Cosmic Glow, Dissenting Tongues: A Practice with Paradoxes and Silences

The lola-jhiva (लोलजिह्व) figuration of the tongue lolling out of the mouth—in reckless audacity or doubt, or a combination of the two—has been haunting our thoughts, our work, our dreams and our drawings of late. It hovers, incarnates, asks questions, offers answers, fades, and then returns. The loosened tongue is an ambiguous, ambivalent sign, embodying both an action and a reflex in the wake of an action—or, if you like, practice and theory.


The unfurled tongue can be read as both an involuntary gesture and a coded sign. Its contradictory loosening seems to offer up an insatiable desire to lick away and taste every residue of reality, to slake every thirst, even as it also admits to a reluctance or regret at such a frank expression of unbridled appetite.

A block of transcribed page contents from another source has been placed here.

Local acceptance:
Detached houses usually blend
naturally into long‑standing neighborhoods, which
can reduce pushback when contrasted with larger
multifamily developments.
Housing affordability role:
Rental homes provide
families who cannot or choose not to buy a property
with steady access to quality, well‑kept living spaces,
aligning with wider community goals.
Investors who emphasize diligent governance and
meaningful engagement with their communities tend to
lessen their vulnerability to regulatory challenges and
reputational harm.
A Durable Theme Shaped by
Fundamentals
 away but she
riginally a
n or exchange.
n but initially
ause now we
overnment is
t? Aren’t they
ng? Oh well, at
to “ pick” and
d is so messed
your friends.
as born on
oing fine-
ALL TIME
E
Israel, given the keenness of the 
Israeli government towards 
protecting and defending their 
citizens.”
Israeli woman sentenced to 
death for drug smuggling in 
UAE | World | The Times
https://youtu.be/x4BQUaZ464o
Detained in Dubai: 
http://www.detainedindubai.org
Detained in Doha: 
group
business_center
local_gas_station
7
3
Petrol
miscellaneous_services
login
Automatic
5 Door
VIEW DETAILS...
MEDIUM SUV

The tongue is the organ of taste (a discerner of multiple perceptions from temperature to flavor to texture to danger) as well as an instrument of expression. It is a reader as well as an author of experience and sensation.

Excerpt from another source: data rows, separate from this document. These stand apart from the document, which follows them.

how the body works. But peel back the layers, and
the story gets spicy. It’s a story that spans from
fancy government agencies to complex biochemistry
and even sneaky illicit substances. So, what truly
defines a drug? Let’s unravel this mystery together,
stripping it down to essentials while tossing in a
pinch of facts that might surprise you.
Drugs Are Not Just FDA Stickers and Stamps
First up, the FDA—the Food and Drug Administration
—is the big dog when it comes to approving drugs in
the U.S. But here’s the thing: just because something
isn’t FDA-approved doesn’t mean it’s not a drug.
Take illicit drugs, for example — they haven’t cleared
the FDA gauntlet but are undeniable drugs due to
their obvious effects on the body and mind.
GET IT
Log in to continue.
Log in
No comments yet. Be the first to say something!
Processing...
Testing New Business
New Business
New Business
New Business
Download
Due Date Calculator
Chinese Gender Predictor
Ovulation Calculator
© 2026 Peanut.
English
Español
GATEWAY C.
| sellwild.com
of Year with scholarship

A tongue gives rise to language (a tongue set free), but also accords afterthought in the wake of language, or reproach at the occasion of free-flowing, unrestrained communication (a biting of the tongue).


The tongue superposes within itself the roles of an observer, a subject, an actor, an agent, or a transmitter who expresses an understanding or an affect, as well as the roles of the observed, the object, the acted upon, the receiver. It all depends on who’s looking, when, and why.